# Female chirping??



## mylenafernandez (Oct 20, 2016)

So my hedgehog, Mia, had babies, and they're well off into their new homes at this point, however my friend whom I sold one of them to asked me to babysit "Zuri" while she was out of town, and I have her staying with her mama cause I don't have enough room for a 3rd hedgie cage in my room. They've been getting along perfectly fine, however last night I heard a lot of shuffling, puffing, and chirping. I've heard this chirping before, it literally sounds like the noise a male makes while courting a female (double checked to be safe- they're both girls!). When I looked into the cage Mia was chasing Zuri around- Mia was chirping and Zuri was the one huffing. Mia didn't seem to be trying to hurt Zuri at all, Zuri just seemed startled. Is this playful behavior, or territorial behavior? I separated them for about 30 minutes and put them back together because I felt bad that Zuri was stuck in her small travelling case without a wheel. But after I put them back together they seemed to have calmed down. I was just looking for some insight as to what this behavior could be. I just want to handle the situation appropriately and don't want either of them to get hurt! Thanks


----------



## nikki (Aug 28, 2008)

This is a dominance issue and you need to separate them before one of them gets injured badly. This is good example of why hedgehogs need to be kept separated. Mia doesn't know that Zuri is her daughter all she knows is that another hedgehog is invading her space and she is protecting her territory. You need to figure a a way to keep them in separate enclosures. You can put Zuri in a tub or container for now. 
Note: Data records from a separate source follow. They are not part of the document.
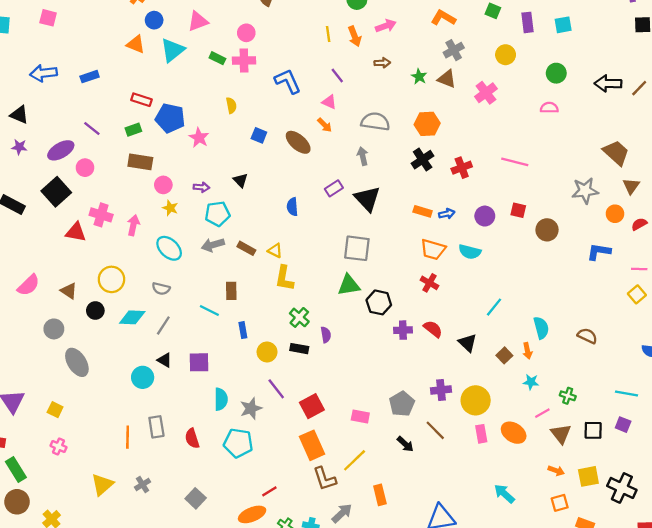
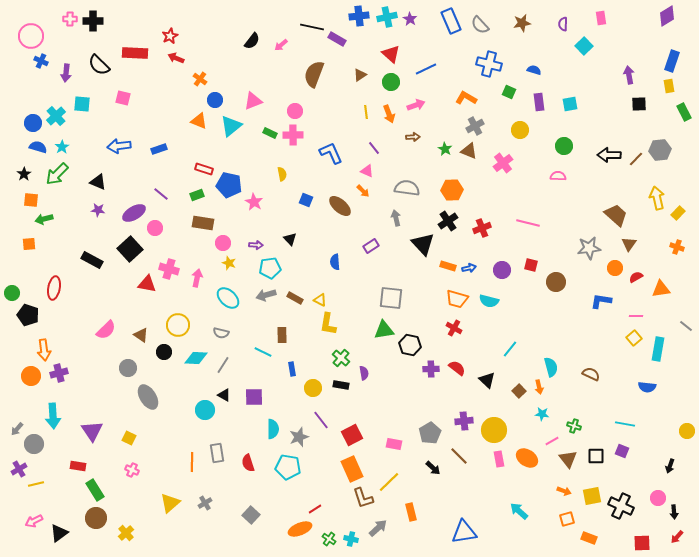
black triangle: (367, 199) -> (423, 244), moved

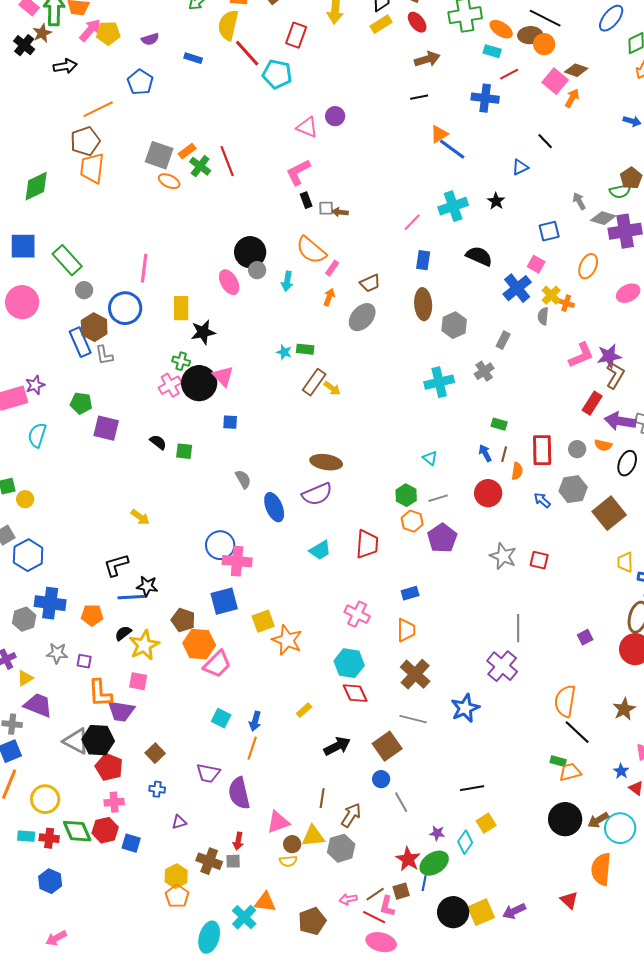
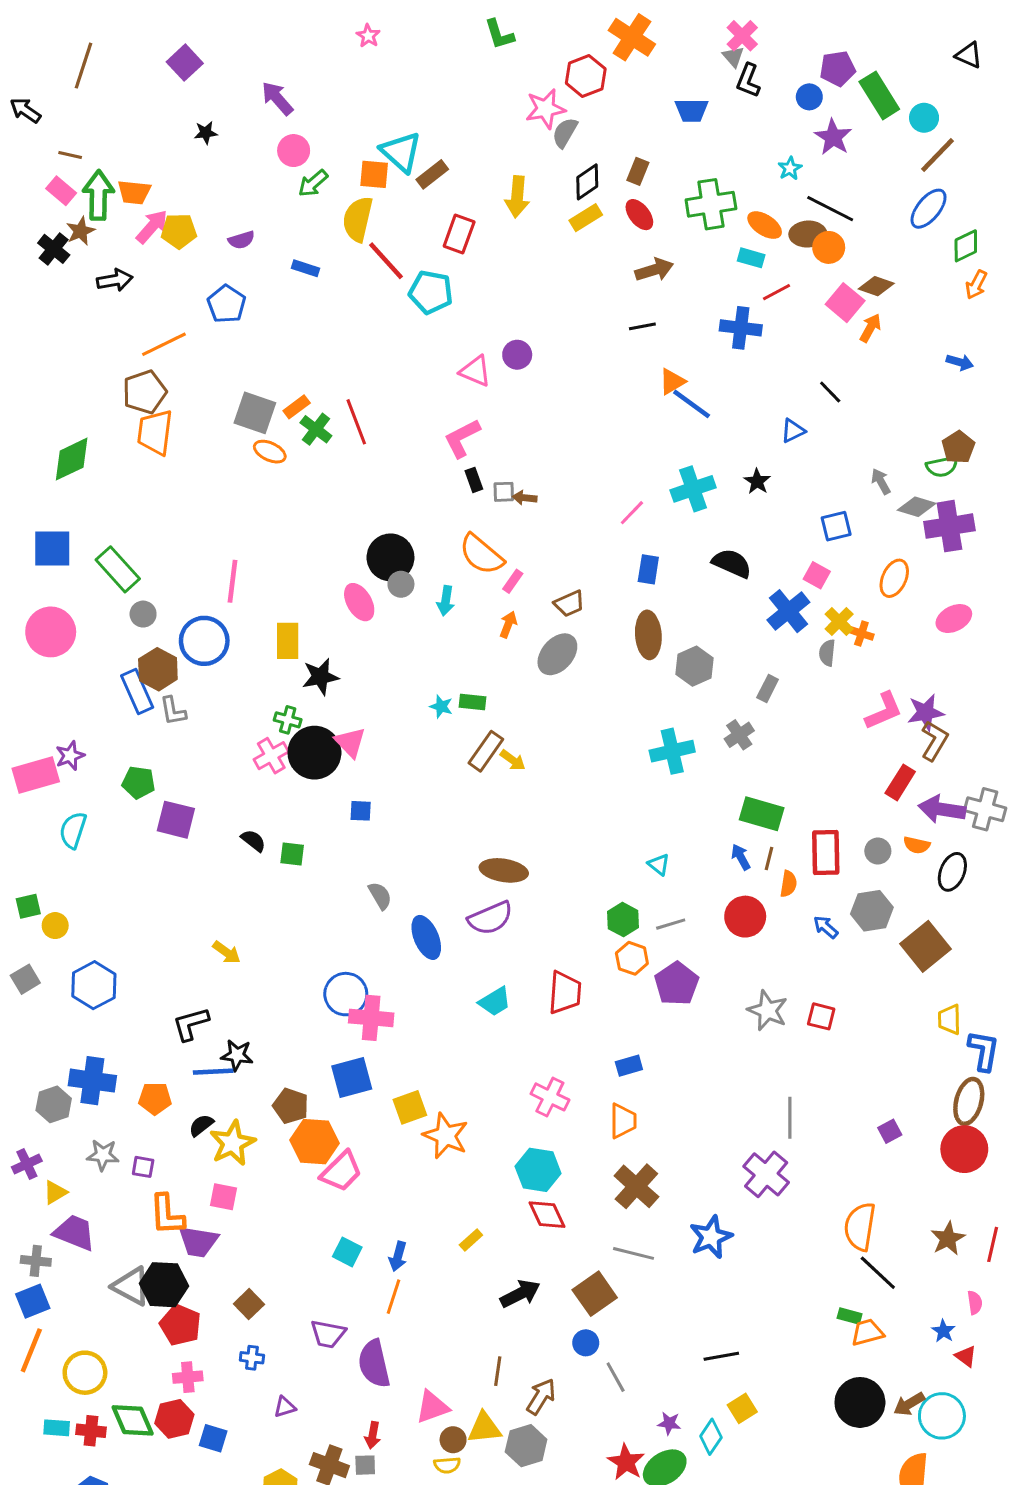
green rectangle: (499, 424) -> (762, 814), size x1.8
blue hexagon: (28, 555) -> (94, 985), moved

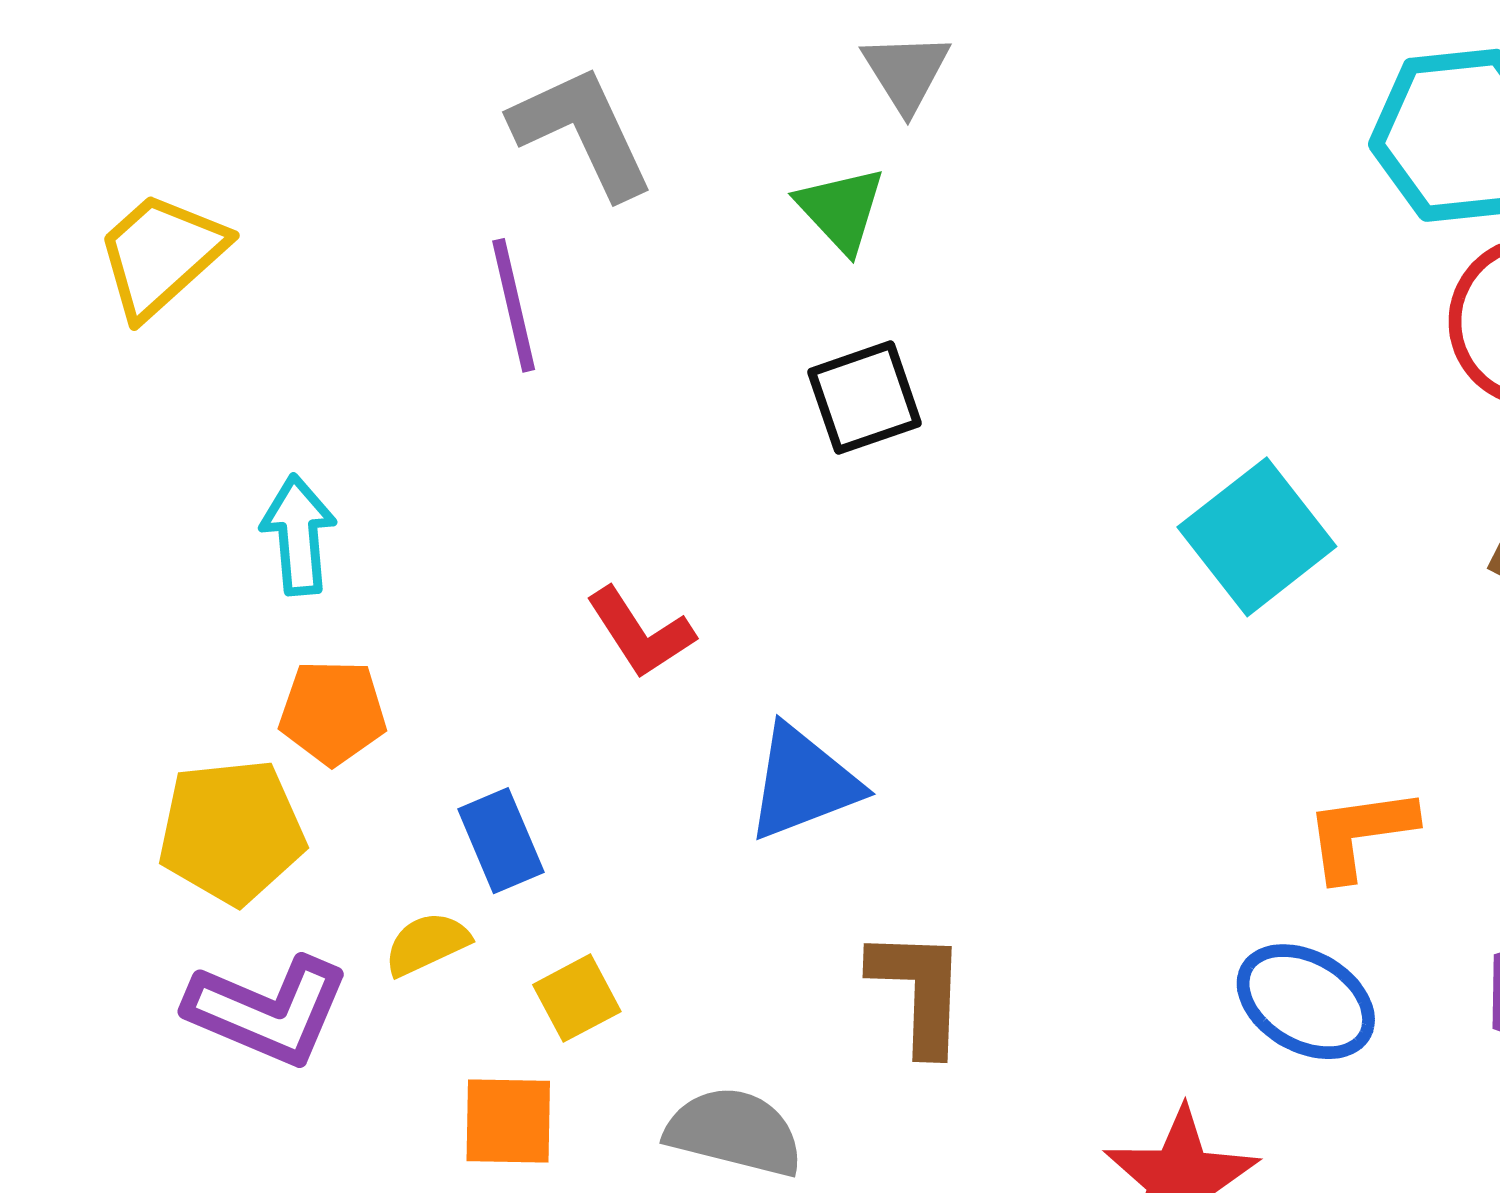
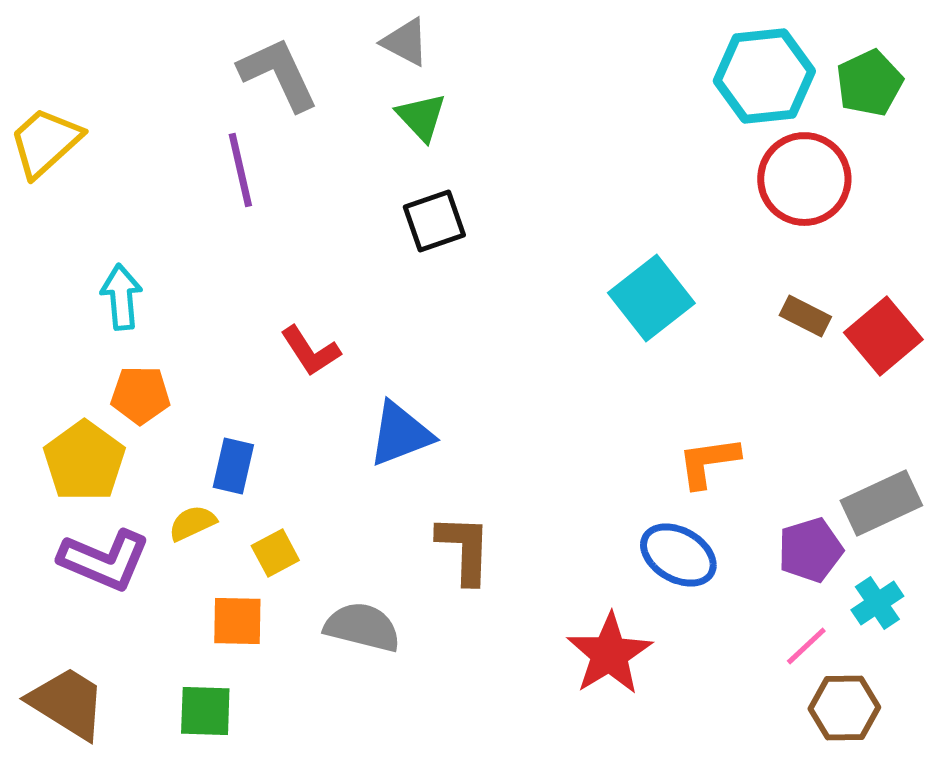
gray triangle: (906, 72) -> (405, 42), moved, turned -30
yellow pentagon: (231, 832) -> (84, 461), turned -30
blue rectangle: (501, 841) -> (233, 466), turned 36

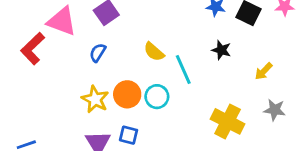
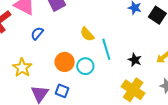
black star: (221, 50) -> (135, 60), moved
blue semicircle: (98, 53) -> (37, 33), moved
yellow star: (95, 99) -> (22, 68), moved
Remember that having two hedgehogs in the same cage takes time to get them used to each other before leaving them together (this takes weeks) and it also means having two wheels two dishes two water bowls and most of all double the cage space that one needs. Since the minimum for one hedgehog is 4 square feet the minimum for two would be 8 square feet.


----------



## mylenafernandez (Oct 20, 2016)

Thanks Nikki! I just set up a second tub for her. :smile:


----------